### What this task involves
When a line in the entries below contains the word "recherche", copy that line.

[Data items]

====================

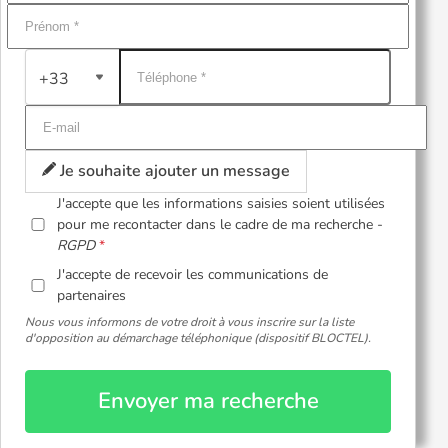
+33
Je souhaite ajouter un message
J'accepte que les informations saisies soient utilisées
pour me recontacter dans le cadre de ma recherche -
RGPD
J'accepte de recevoir les communications de
partenaires
Nous vous informons de votre droit à vous inscrire sur la liste
d'opposition au démarchage téléphonique (dispositif BLOCTEL).
Envoyer ma recherche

====================

### Task output
pour me recontacter dans le cadre de ma recherche -
Envoyer ma recherche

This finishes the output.